**Work request**
Find all lines in the records that include the word "target", and copy them out.

━━ Records for the task ━━

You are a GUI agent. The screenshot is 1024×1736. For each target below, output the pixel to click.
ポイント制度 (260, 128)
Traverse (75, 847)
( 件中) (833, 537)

━━━
━━ Records for the task ━━

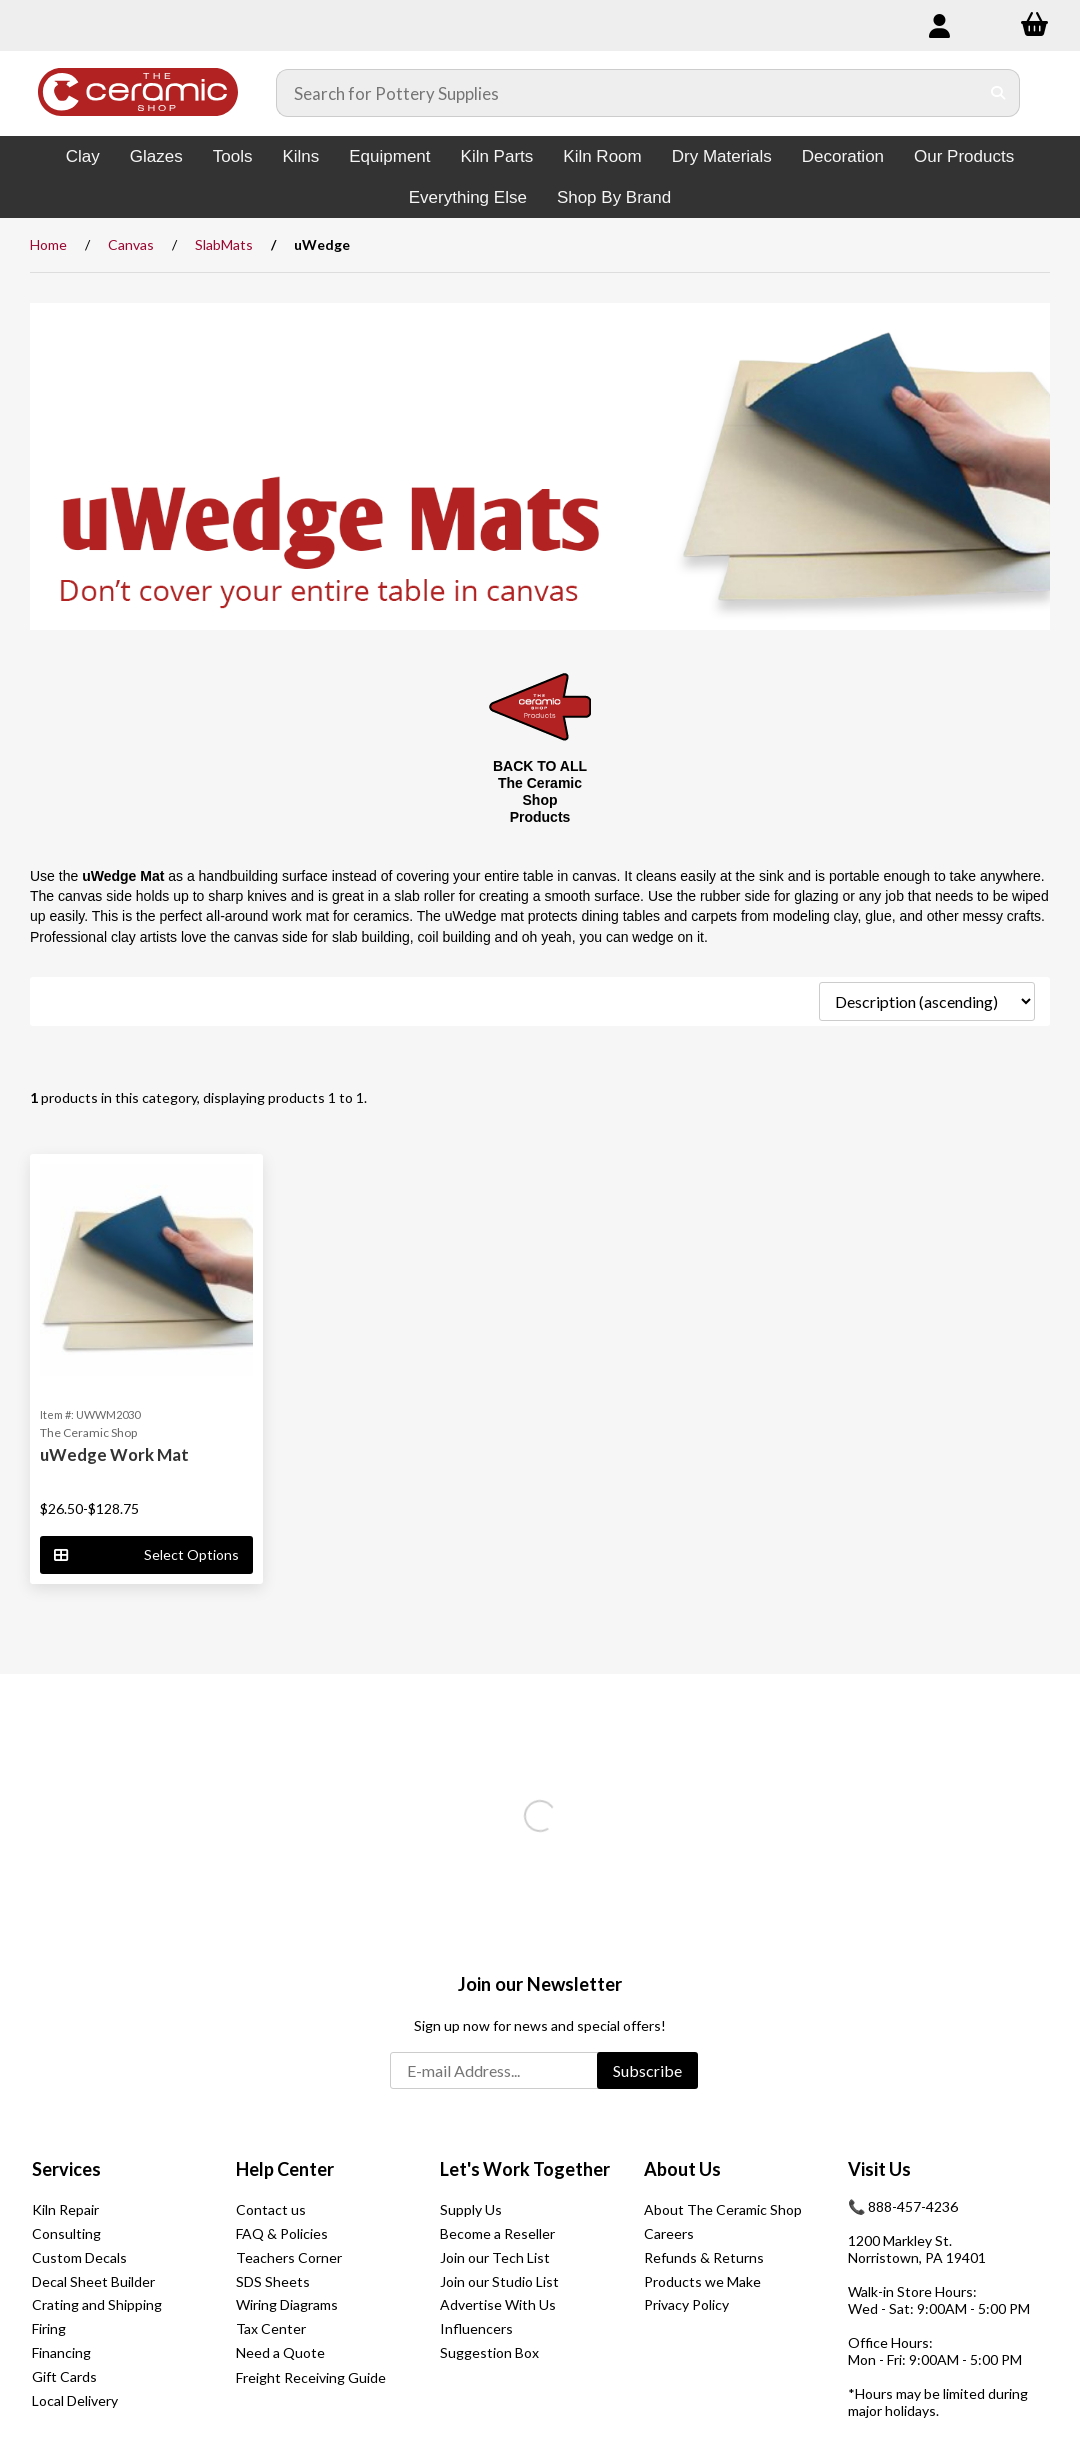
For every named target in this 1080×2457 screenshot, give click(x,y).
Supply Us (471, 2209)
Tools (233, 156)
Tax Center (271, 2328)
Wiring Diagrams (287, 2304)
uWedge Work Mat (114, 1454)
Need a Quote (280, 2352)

━━━

**Result of this exercise**
You are a GUI agent. The screenshot is 1024×1736. For each target below, output the pixel to click.
For every named target in this 1080×2457 screenshot, give click(x,y).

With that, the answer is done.